### WORK TASK:
Go to the line containing "Look at this image. Find" in the records below and print it and every following line exactly, on through the line containing "Return results in", then stop.

Stored items:
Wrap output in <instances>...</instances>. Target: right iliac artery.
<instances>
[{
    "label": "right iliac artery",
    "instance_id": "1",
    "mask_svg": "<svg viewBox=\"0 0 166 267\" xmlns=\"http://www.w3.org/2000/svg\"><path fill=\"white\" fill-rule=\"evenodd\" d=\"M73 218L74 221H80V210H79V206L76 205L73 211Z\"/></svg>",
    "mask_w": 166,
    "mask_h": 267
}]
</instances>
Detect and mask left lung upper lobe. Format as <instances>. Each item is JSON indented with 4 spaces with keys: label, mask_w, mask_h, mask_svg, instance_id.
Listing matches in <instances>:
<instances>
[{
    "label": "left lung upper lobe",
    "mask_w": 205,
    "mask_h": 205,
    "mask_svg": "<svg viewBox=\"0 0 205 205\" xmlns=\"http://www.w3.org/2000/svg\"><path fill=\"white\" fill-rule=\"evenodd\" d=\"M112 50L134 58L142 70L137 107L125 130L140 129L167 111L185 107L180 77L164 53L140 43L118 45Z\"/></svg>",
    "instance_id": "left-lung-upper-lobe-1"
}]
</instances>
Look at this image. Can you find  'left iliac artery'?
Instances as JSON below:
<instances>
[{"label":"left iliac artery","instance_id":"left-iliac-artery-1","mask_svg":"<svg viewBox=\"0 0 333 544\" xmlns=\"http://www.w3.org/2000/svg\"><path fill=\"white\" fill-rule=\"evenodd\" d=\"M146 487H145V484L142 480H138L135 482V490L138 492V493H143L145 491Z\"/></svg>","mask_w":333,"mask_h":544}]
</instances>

...

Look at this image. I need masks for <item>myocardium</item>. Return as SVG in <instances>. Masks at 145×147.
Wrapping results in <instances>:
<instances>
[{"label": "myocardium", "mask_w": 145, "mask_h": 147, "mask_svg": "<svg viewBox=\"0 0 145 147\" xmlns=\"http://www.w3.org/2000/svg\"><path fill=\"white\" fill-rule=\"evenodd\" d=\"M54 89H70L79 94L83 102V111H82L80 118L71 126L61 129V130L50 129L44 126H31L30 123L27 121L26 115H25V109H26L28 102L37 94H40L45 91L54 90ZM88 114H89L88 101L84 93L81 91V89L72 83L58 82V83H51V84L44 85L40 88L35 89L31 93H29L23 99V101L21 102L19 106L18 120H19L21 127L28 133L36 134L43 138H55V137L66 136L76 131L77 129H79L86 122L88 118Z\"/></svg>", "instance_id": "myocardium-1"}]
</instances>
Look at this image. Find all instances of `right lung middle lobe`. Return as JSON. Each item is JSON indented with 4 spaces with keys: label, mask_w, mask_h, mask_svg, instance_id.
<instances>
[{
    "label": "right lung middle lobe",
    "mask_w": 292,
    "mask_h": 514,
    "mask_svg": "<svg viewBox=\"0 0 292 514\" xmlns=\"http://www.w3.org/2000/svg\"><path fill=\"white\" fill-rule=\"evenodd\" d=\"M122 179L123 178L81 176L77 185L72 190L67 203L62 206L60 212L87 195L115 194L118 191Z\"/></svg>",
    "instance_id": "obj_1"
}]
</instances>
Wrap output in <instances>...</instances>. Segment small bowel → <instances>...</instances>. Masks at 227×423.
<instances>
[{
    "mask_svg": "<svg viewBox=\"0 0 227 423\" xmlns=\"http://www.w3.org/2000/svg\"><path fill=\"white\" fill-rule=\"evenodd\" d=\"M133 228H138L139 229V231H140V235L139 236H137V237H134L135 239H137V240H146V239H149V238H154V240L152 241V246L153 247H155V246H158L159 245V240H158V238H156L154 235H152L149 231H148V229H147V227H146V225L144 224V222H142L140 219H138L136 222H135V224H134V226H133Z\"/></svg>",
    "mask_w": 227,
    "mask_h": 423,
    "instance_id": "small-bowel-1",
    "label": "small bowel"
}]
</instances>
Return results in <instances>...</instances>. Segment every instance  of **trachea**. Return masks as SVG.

### OUTPUT BELOW:
Look at this image. Find all instances of `right lung middle lobe`. Return as JSON. Each item is JSON indented with 4 spaces with keys: label, mask_w, mask_h, mask_svg, instance_id.
<instances>
[{
    "label": "right lung middle lobe",
    "mask_w": 292,
    "mask_h": 514,
    "mask_svg": "<svg viewBox=\"0 0 292 514\" xmlns=\"http://www.w3.org/2000/svg\"><path fill=\"white\" fill-rule=\"evenodd\" d=\"M122 179L123 178L81 176L77 185L72 190L67 203L62 206L60 212L87 195L115 194L118 191Z\"/></svg>",
    "instance_id": "obj_1"
}]
</instances>
Wrap output in <instances>...</instances>. Segment small bowel → <instances>...</instances>. Masks at 227×423.
<instances>
[{
    "mask_svg": "<svg viewBox=\"0 0 227 423\" xmlns=\"http://www.w3.org/2000/svg\"><path fill=\"white\" fill-rule=\"evenodd\" d=\"M133 228H138L139 229V231H140V235L139 236H137V237H134L135 239H137V240H146V239H149V238H154V240L152 241V246L153 247H155V246H158L159 245V240H158V238H156L154 235H152L149 231H148V229H147V227H146V225L144 224V222H142L140 219H138L136 222H135V224H134V226H133Z\"/></svg>",
    "mask_w": 227,
    "mask_h": 423,
    "instance_id": "small-bowel-1",
    "label": "small bowel"
}]
</instances>
Return results in <instances>...</instances>. Segment every instance  of **trachea**. Return masks as SVG.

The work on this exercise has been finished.